Bonhoeffer pioneered the study of DNA replication in the 1960s and 1970s. Together with Heinz Schaller, he developed a new type of system for the in vitro synthesis of DNA and, with Schaller, he identified DNA polymerase III. From the 1980s he turned to developmental biology, looking in particular for the molecules postulated by Roger Sperry that were responsible for the morphogenesis of connections in the brain and that controlled the growth of axons in the embryo, for example from retina to tectum . The first such molecules ( Ephrin A ) were identified by his laboratory in Tübingen and independently by John Flanagan at Harvard.

In 1996 Bonhoeffer received the Neuronal Plasticity Prize , in 2007 the Ralph W. Gerard Prize and in 2020 the Gruber Prize for Neuroscience . He has been a member of the Leopoldina since 1994 .

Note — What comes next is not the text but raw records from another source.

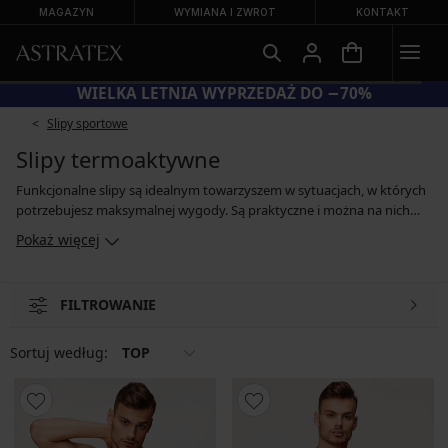
MAGAZYN
WYMIANA I ZWROT
KONTAKT
%
WIELKA LETNIA WYPRZEDAŻ DO −
Slipy sportowe
Slipy termoaktywne
Funkcjonalne slipy są idealnym towarzyszem w sytuacjach, w których
potrzebujesz maksymalnej wygody. Są praktyczne i można na nich
polegać w każdej sytuacji. Bezszwowe, funkcjonalne slipy wykonane z
Pokaż więcej
delikatnej i przewiewnej mikrofibry zawierającej jony srebra zapewnią
Ci doskonały komfort. Dodatkowo srebro działa antybakteryjnie, a
także skutecznie pochłania zapachy, dlatego docenisz je zwłaszcza
FILTROWANIE
podczas uprawiania sportu. Slipy są dostępne w różnych wariantach
kolorystycznych.
Sortuj według:
TOP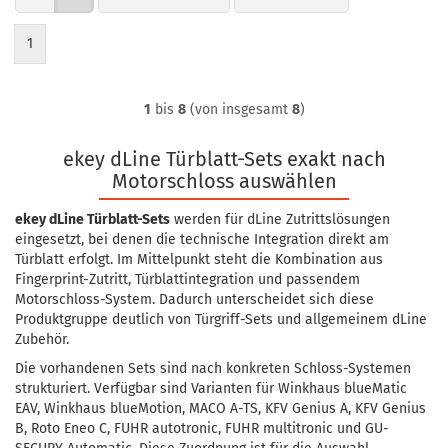
1
1
bis
8
(von insgesamt
8
)
ekey dLine Türblatt-Sets exakt nach
Motorschloss auswählen
ekey dLine Türblatt-Sets
werden für dLine Zutrittslösungen
eingesetzt, bei denen die technische Integration direkt am
Türblatt erfolgt. Im Mittelpunkt steht die Kombination aus
Fingerprint-Zutritt, Türblattintegration und passendem
Motorschloss-System. Dadurch unterscheidet sich diese
Produktgruppe deutlich von Türgriff-Sets und allgemeinem dLine
Zubehör.
Die vorhandenen Sets sind nach konkreten Schloss-Systemen
strukturiert. Verfügbar sind Varianten für Winkhaus blueMatic
EAV, Winkhaus blueMotion, MACO A-TS, KFV Genius A, KFV Genius
B, Roto Eneo C, FUHR autotronic, FUHR multitronic und GU-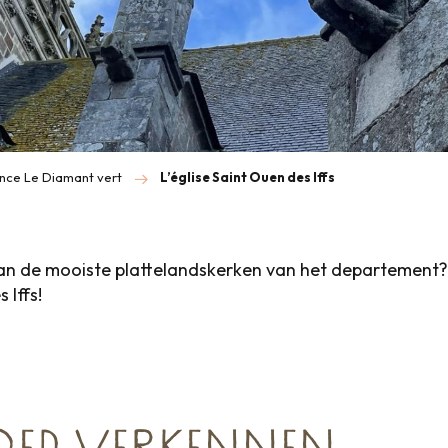
Rance Le Diamant vert
L’église Saint Ouen des Iffs
an de mooiste plattelandskerken van het departement?
 Iffs!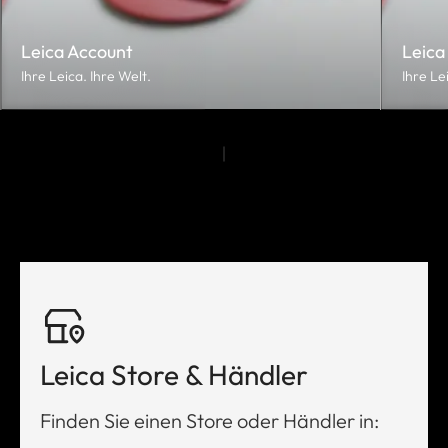
Leica Account
Leica
Ihre Leica. Ihre Welt.
Ihre Le
Leica Store & Händler
Finden Sie einen Store oder Händler in:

He is the father of Tobias Bonhoeffer .

literature

  • William A. Harris, Christine E. Holt (Editors), Foreword to Journal of Neurobiology, Volume 59, 2004, No. 1 (Dedication to Friedrich Bonhoeffer)

Fonts

  • with BK Müller, U. Drescher: Novel gene families involved in neural pathfinding , Curr. Opin. Genet. Dev., Vol. 6, 1996, 469-474
  • with U. Drescher, C. Kremoser, C. Handwerker, J. Löschinger, M. Noda: In vitro guidance of retinal ganglion cell axons by RAGS, a 25 kDa tectal protein related to ligands for Eph receptor tyrosine kinases , Cell, Volume 82 , 1995, pp. 359-370.

Web links

Individual evidence

  1. Smith, Schaller, Bonhoeffer: DNA synthesis in vitro , Nature, Volume 226, 1970, pp. 711-713.
  2. Friedrich Bonhoeffer's member's entry at the German Academy of Sciences Leopoldina , accessed on June 30, 2016.